Work instruction:
The result should be an exact copy of every record, with no pictures kept.

Rendered page images
+-------+
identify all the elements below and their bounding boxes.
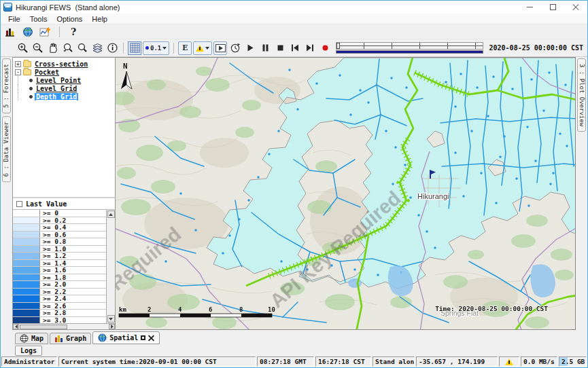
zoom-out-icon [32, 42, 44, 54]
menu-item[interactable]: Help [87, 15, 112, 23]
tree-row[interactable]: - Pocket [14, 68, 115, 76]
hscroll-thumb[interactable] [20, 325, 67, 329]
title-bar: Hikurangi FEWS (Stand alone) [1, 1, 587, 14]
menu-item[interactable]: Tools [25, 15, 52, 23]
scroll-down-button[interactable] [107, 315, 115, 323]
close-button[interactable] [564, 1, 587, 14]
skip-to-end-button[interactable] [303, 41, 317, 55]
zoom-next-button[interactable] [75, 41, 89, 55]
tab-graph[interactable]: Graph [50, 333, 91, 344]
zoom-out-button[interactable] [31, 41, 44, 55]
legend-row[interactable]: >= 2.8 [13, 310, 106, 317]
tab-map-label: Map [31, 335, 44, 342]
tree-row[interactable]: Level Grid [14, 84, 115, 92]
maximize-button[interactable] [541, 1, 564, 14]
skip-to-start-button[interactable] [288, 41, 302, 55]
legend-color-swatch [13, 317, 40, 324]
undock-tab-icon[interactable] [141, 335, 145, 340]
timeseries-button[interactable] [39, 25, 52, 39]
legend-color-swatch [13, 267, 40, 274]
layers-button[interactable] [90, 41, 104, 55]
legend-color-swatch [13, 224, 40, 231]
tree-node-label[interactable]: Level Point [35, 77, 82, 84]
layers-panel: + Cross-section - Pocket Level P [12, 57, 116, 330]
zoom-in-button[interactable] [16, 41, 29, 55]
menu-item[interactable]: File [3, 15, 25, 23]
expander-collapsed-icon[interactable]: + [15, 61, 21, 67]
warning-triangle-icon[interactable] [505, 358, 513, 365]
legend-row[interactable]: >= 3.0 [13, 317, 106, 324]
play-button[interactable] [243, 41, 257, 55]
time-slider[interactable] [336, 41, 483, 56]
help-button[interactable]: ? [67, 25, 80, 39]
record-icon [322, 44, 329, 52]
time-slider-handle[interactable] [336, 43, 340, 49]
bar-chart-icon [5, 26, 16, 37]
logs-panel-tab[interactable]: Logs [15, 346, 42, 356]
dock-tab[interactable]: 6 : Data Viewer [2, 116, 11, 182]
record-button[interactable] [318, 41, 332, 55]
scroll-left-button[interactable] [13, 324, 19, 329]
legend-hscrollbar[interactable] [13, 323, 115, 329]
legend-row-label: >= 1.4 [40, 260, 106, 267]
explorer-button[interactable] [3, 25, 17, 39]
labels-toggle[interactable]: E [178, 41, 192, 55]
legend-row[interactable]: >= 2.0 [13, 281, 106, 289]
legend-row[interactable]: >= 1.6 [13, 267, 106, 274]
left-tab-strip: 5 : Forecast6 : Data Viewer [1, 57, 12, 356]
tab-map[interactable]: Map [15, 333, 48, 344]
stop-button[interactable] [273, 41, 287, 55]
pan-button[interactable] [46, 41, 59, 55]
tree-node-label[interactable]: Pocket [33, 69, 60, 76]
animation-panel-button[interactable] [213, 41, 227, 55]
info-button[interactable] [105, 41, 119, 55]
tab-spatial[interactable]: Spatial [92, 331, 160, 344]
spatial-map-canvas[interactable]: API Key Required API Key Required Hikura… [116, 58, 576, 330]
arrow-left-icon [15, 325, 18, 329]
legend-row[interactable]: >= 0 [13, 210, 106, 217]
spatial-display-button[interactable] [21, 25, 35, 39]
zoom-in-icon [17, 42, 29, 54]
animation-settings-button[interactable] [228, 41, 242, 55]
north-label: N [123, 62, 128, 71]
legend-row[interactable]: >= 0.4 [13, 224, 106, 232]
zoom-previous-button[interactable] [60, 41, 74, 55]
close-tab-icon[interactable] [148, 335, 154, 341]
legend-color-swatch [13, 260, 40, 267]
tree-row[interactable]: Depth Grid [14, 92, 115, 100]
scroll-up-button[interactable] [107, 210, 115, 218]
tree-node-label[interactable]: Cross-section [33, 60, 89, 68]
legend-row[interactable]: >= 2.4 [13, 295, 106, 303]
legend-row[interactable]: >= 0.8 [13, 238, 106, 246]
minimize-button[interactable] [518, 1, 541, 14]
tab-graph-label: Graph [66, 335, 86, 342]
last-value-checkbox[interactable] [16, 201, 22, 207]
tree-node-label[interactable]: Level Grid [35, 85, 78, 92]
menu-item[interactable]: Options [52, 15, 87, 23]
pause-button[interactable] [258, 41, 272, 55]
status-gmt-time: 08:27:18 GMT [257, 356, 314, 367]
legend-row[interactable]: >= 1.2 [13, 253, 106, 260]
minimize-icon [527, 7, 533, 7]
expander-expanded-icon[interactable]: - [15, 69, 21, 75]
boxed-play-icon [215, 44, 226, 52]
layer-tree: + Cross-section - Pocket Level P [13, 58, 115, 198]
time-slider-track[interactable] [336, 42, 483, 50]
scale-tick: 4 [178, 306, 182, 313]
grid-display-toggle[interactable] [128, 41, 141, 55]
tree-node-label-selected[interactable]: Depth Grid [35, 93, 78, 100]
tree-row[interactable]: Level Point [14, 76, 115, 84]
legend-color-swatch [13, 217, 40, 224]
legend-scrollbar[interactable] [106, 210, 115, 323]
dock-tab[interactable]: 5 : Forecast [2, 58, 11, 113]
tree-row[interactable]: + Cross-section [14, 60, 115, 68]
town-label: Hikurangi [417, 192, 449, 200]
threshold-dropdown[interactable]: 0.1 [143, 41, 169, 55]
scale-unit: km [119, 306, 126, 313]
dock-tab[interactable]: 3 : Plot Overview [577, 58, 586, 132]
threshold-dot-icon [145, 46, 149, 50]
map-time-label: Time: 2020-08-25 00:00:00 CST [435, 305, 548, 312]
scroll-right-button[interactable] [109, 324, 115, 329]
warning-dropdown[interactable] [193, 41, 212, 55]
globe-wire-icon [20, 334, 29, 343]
+-------+
Written answer:
identify all the elements below and their bounding boxes.
zoom-out-icon [32, 42, 44, 54]
menu-item[interactable]: Help [87, 15, 112, 23]
tree-row[interactable]: - Pocket [14, 68, 115, 76]
hscroll-thumb[interactable] [20, 325, 67, 329]
title-bar: Hikurangi FEWS (Stand alone) [1, 1, 587, 14]
menu-item[interactable]: Tools [25, 15, 52, 23]
scroll-down-button[interactable] [107, 315, 115, 323]
close-button[interactable] [564, 1, 587, 14]
skip-to-end-button[interactable] [303, 41, 317, 55]
zoom-next-button[interactable] [75, 41, 89, 55]
tab-graph[interactable]: Graph [50, 333, 91, 344]
zoom-out-button[interactable] [31, 41, 44, 55]
legend-row[interactable]: >= 2.8 [13, 310, 106, 317]
tab-map-label: Map [31, 335, 44, 342]
tree-row[interactable]: Level Grid [14, 84, 115, 92]
maximize-button[interactable] [541, 1, 564, 14]
skip-to-start-button[interactable] [288, 41, 302, 55]
legend-color-swatch [13, 317, 40, 324]
undock-tab-icon[interactable] [141, 335, 145, 340]
timeseries-button[interactable] [39, 25, 52, 39]
legend-color-swatch [13, 267, 40, 274]
layers-button[interactable] [90, 41, 104, 55]
legend-color-swatch [13, 224, 40, 231]
tree-node-label[interactable]: Level Point [35, 77, 82, 84]
layers-panel: + Cross-section - Pocket Level P [12, 57, 116, 330]
zoom-in-button[interactable] [16, 41, 29, 55]
menu-item[interactable]: File [3, 15, 25, 23]
expander-collapsed-icon[interactable]: + [15, 61, 21, 67]
warning-triangle-icon[interactable] [505, 358, 513, 365]
legend-row[interactable]: >= 3.0 [13, 317, 106, 324]
play-button[interactable] [243, 41, 257, 55]
time-slider[interactable] [336, 41, 483, 56]
help-button[interactable]: ? [67, 25, 80, 39]
record-icon [322, 44, 329, 52]
time-slider-handle[interactable] [336, 43, 340, 49]
bar-chart-icon [5, 26, 16, 37]
logs-panel-tab[interactable]: Logs [15, 346, 42, 356]
dock-tab[interactable]: 6 : Data Viewer [2, 116, 11, 182]
record-button[interactable] [318, 41, 332, 55]
scroll-left-button[interactable] [13, 324, 19, 329]
legend-hscrollbar[interactable] [13, 323, 115, 329]
legend-row-label: >= 1.4 [40, 260, 106, 267]
explorer-button[interactable] [3, 25, 17, 39]
labels-toggle[interactable]: E [178, 41, 192, 55]
legend-row[interactable]: >= 2.0 [13, 281, 106, 289]
legend-row[interactable]: >= 1.6 [13, 267, 106, 274]
left-tab-strip: 5 : Forecast6 : Data Viewer [1, 57, 12, 356]
tab-map[interactable]: Map [15, 333, 48, 344]
stop-button[interactable] [273, 41, 287, 55]
pan-button[interactable] [46, 41, 59, 55]
tree-node-label[interactable]: Pocket [33, 69, 60, 76]
animation-panel-button[interactable] [213, 41, 227, 55]
info-button[interactable] [105, 41, 119, 55]
tab-spatial[interactable]: Spatial [92, 331, 160, 344]
spatial-map-canvas[interactable]: API Key Required API Key Required Hikura… [116, 58, 576, 330]
arrow-left-icon [15, 325, 18, 329]
legend-row[interactable]: >= 0 [13, 210, 106, 217]
spatial-display-button[interactable] [21, 25, 35, 39]
zoom-in-icon [17, 42, 29, 54]
animation-settings-button[interactable] [228, 41, 242, 55]
north-label: N [123, 62, 128, 71]
legend-row[interactable]: >= 0.4 [13, 224, 106, 232]
zoom-previous-button[interactable] [60, 41, 74, 55]
close-tab-icon[interactable] [148, 335, 154, 341]
legend-color-swatch [13, 260, 40, 267]
tree-row[interactable]: Depth Grid [14, 92, 115, 100]
scroll-up-button[interactable] [107, 210, 115, 218]
tree-node-label[interactable]: Cross-section [33, 60, 89, 68]
legend-row[interactable]: >= 2.4 [13, 295, 106, 303]
legend-row[interactable]: >= 0.8 [13, 238, 106, 246]
minimize-button[interactable] [518, 1, 541, 14]
tab-graph-label: Graph [66, 335, 86, 342]
last-value-checkbox[interactable] [16, 201, 22, 207]
tree-node-label[interactable]: Level Grid [35, 85, 78, 92]
menu-item[interactable]: Options [52, 15, 87, 23]
pause-button[interactable] [258, 41, 272, 55]
status-gmt-time: 08:27:18 GMT [257, 356, 314, 367]
legend-row[interactable]: >= 1.2 [13, 253, 106, 260]
minimize-icon [527, 7, 533, 7]
expander-expanded-icon[interactable]: - [15, 69, 21, 75]
boxed-play-icon [215, 44, 226, 52]
layer-tree: + Cross-section - Pocket Level P [13, 58, 115, 198]
time-slider-track[interactable] [336, 42, 483, 50]
scale-tick: 4 [178, 306, 182, 313]
grid-display-toggle[interactable] [128, 41, 141, 55]
tree-node-label-selected[interactable]: Depth Grid [35, 93, 78, 100]
tree-row[interactable]: Level Point [14, 76, 115, 84]
legend-color-swatch [13, 217, 40, 224]
legend-scrollbar[interactable] [106, 210, 115, 323]
dock-tab[interactable]: 5 : Forecast [2, 58, 11, 113]
tree-row[interactable]: + Cross-section [14, 60, 115, 68]
town-label: Hikurangi [417, 192, 449, 200]
threshold-dropdown[interactable]: 0.1 [143, 41, 169, 55]
scale-unit: km [119, 306, 126, 313]
dock-tab[interactable]: 3 : Plot Overview [577, 58, 586, 132]
threshold-dot-icon [145, 46, 149, 50]
map-time-label: Time: 2020-08-25 00:00:00 CST [435, 305, 548, 312]
scroll-right-button[interactable] [109, 324, 115, 329]
warning-dropdown[interactable] [193, 41, 212, 55]
globe-wire-icon [20, 334, 29, 343]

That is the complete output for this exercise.